Anger can be normal and healthy emotion that helps us instinctively detect and respond to a threatening situation. More than this, when it is properly channeled, it can be a powerful motivating force. However it can also be an emotion that gets out of control, leading to stress, distress, unhealthiness and unhappiness. Uncontrolled anger can seriously harm your personal and professional life, because it can become incredibly destructive – to yourself and the people around you.
Some useful Tips to handle Anger
· Slow things down - count to ten; devise strategies to slow things down. As your pace slows down try to visualize a relaxing or pleasant experience - take your mind there.
· Express your anger - make sure you do this when you have calmed down. Do this in an assertive non-aggressive way.
· Exercise regularly - If you exercise regularly not only will your body better regulate your adrenaline and cortisol levels, but as you become fitter you well have better levels of endorphins - natural feel-good hormones. You will also sleep better; a crucial factor for good mental health.
· Plan what you want to say - if something is bothering you, remember that you are more likely to get sidetracked when discussing an issue if you are angry. Taking notes before the conversation may help you steer the course of the conversation.
· Focus on the solution, not just the problem - it is fine and useful to identify what made you angry. However, it is much more important to focus on ways to resolve the problem.
· The word "I" is more constructive than the word "You" - when giving praise, the word "You" is great. However, when you are angry or resentful the word "I" tends to achieve better results. For example:
· Don't hold on to resentment - holding a grudge against somebody can only fuel your anger and make it harder to control it. It is important to be realistic and accept that people are the way they are, rather than how you want them to be.

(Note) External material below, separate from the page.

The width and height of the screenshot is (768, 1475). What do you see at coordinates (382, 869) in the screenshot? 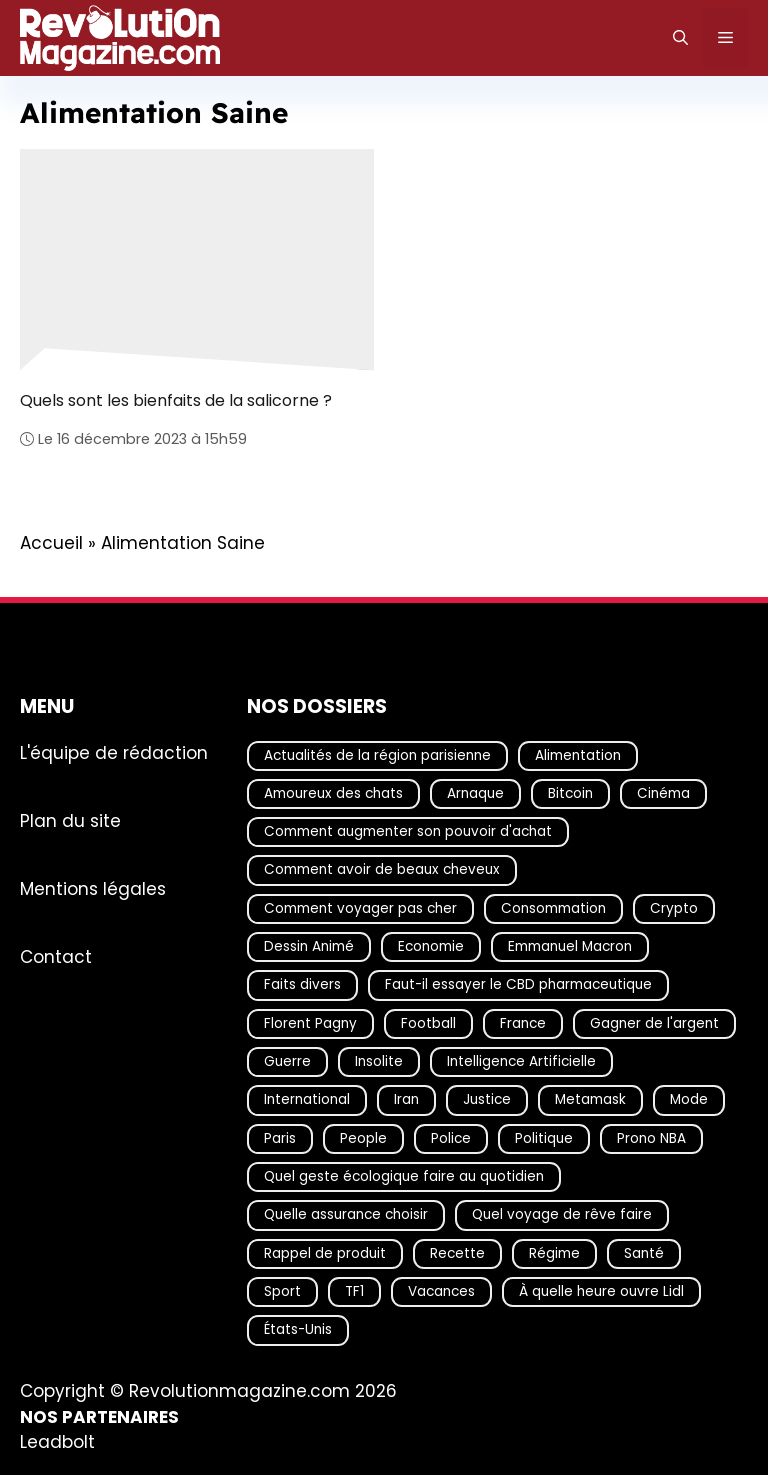 I see `Comment avoir de beaux cheveux [Comment avoir de beaux cheveux (20 éléments)]` at bounding box center [382, 869].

· Humor -. Good humor can sometimes dissolve anger and resentment faster than anything else. Humor is a fantastic weapon and also a gift. Even if it means just laughing - as long as there is no risk of misinterpretation - your mood can change for the better rapidly.
· Timing - if you and your partner find your evening discussions tend to turn into rows, possibly because you or both of you are tired or distracted, change the times when you talk about important matters. In some cases the fights at that time of day initially started because you were tired or distracted, and over time simply became a habit.

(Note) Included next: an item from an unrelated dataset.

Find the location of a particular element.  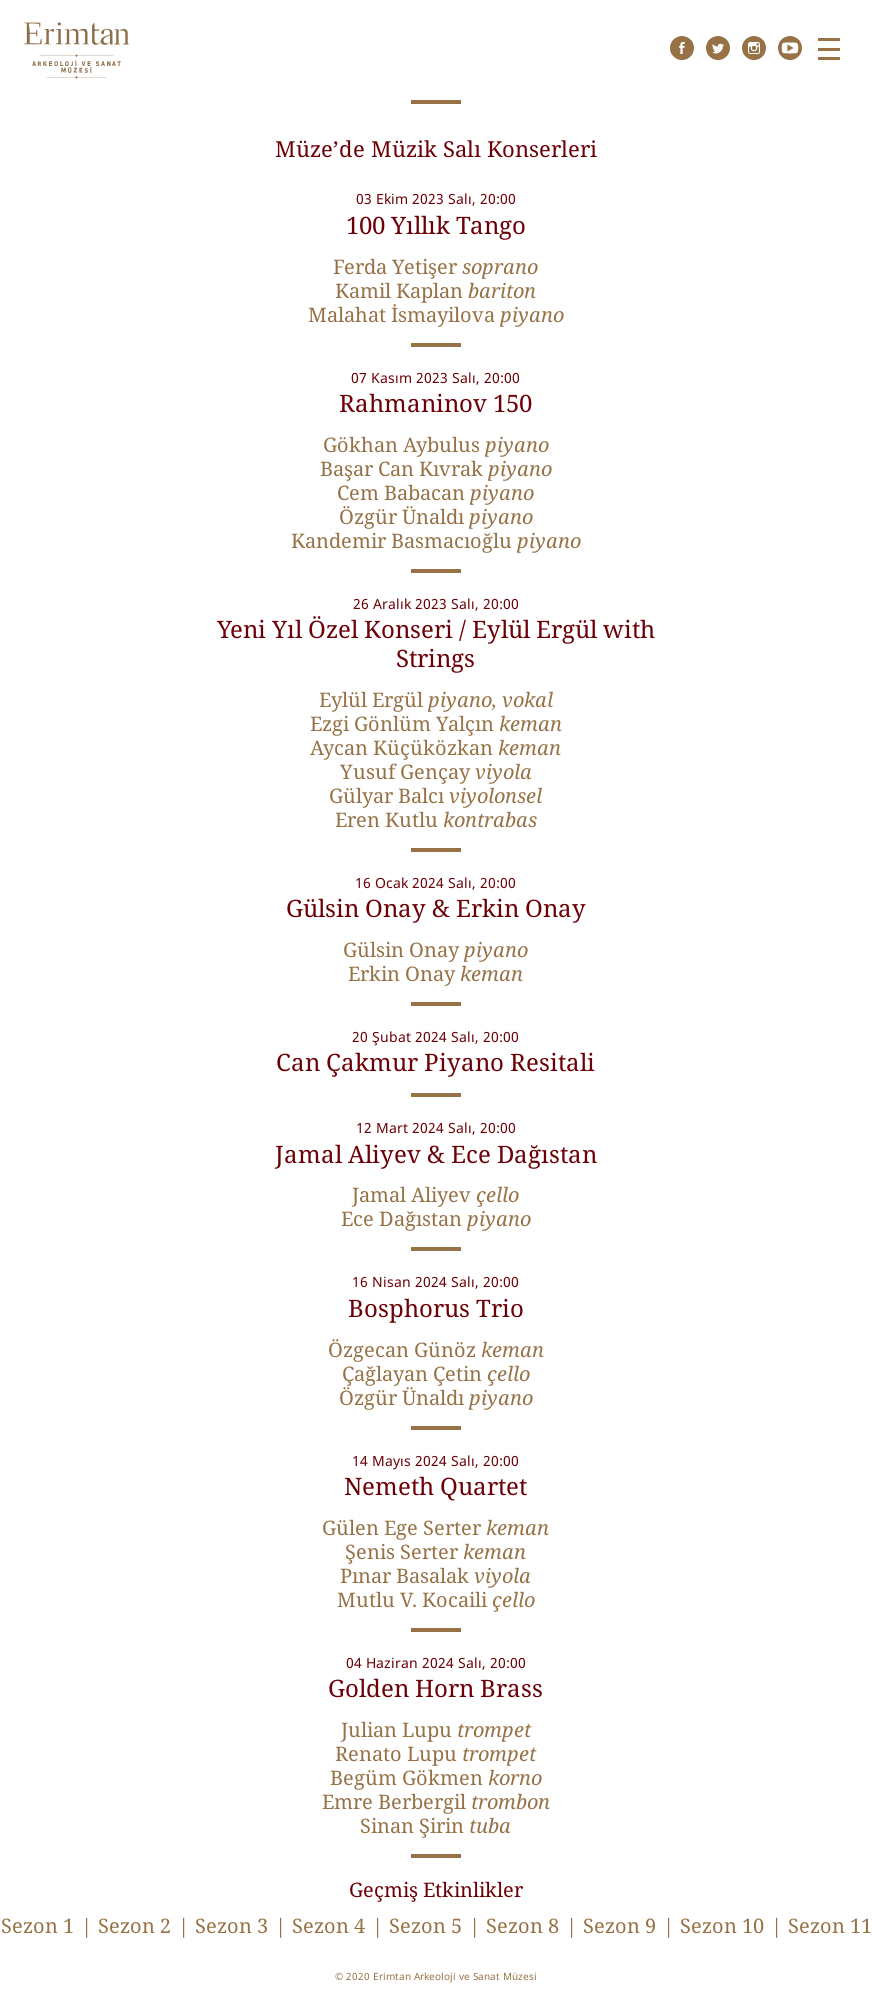 Sezon 1 is located at coordinates (37, 1925).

· Proper breathing - just as anger can increase your breathing and heart rates and tenses up your muscles, you can learn to reverse this by deliberately slowing your breathing and systematically relaxing and loosening your muscles.
· As soon as you feel those shallow rapid breaths coming on, which tend to aggravate anger, take action to redirect your breathing. If you can, spend 15 minutes focusing on relaxation - it can work wonders.
o Take several slow and long deep breaths in a row.
o Spend twice as long exhaling as inhaling.
o Count slowly to four as you inhale.
o Then breathe out slowly as you count to eight.
o Make each breath deep and slow, and focus on where the air is going.
o Your inhalation should start from your belly, then your lower chest, and finally your upper chest. Feel your ribs open up when you fill your lungs.
o When you slowly exhale feel your ribs coming back to the original positions - exhale completely.
If at any time you feel odd or slightly dizzy go back to normal breathing for a couple of minutes.
Sleep - try to get at least 7 hours good quality sleep every night. Sleep is crucial for good mental and physical health. Sleep deprivation has been linked in many studies to mental, physical and emotional health problems - including anger.